> **Assigned task**: Can you quote, word for word, every line from the first line of the records below through the line containing "offer comes after", and nothing else?

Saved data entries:

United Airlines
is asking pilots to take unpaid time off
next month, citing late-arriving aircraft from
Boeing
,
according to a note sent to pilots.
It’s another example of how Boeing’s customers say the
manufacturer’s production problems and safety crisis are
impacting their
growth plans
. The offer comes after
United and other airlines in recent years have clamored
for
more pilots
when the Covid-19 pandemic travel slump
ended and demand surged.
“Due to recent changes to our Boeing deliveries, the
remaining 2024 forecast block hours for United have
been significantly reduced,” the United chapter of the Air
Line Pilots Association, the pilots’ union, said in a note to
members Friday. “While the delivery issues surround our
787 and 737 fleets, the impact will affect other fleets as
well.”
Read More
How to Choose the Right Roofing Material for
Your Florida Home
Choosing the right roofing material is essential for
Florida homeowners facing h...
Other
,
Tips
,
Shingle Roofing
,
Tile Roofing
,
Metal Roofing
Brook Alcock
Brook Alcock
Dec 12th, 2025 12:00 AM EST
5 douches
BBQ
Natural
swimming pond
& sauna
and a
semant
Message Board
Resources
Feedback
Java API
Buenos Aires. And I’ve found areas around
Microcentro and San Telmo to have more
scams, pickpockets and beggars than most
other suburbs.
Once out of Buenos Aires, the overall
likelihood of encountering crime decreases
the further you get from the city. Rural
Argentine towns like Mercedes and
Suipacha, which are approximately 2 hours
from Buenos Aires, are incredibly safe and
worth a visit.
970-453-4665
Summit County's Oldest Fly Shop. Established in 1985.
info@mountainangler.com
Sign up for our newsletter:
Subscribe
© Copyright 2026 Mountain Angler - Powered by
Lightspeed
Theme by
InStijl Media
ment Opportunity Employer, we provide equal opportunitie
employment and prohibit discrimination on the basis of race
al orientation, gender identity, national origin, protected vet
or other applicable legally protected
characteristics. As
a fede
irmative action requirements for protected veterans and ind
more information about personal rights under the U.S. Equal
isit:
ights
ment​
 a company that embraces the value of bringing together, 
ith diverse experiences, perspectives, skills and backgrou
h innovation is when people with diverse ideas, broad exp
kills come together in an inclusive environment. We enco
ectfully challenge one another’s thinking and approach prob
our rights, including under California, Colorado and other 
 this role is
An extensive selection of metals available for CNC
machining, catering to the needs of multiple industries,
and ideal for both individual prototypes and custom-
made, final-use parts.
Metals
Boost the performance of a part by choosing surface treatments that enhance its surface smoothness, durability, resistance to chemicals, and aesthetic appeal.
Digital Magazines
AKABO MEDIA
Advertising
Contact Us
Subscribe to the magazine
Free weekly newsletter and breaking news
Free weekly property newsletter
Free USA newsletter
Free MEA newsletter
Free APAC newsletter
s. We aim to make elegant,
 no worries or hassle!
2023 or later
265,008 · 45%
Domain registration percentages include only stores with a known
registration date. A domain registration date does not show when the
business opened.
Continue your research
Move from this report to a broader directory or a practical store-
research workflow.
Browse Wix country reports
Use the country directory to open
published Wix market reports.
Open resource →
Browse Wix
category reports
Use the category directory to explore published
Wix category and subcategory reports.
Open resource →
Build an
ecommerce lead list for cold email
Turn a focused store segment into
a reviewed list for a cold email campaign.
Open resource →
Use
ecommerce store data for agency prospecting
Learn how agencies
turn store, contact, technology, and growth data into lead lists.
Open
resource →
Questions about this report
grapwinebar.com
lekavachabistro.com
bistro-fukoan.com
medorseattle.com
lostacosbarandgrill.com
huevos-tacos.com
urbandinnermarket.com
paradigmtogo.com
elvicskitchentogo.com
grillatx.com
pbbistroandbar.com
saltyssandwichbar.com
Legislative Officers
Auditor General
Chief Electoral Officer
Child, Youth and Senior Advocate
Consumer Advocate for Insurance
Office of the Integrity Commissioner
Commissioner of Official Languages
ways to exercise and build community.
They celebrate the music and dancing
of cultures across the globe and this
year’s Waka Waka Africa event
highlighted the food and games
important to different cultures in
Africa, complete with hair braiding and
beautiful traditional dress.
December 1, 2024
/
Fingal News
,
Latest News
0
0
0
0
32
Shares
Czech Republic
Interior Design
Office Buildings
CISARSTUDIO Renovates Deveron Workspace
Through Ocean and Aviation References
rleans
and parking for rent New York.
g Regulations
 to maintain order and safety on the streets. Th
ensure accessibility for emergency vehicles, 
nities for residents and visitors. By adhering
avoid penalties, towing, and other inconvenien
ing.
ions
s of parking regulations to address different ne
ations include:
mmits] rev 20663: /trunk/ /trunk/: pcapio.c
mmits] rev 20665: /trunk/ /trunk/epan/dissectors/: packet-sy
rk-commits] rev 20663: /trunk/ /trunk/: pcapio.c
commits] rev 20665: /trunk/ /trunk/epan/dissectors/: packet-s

> **Written response**:
United Airlines
is asking pilots to take unpaid time off
next month, citing late-arriving aircraft from
Boeing
,
according to a note sent to pilots.
It’s another example of how Boeing’s customers say the
manufacturer’s production problems and safety crisis are
impacting their
growth plans
. The offer comes after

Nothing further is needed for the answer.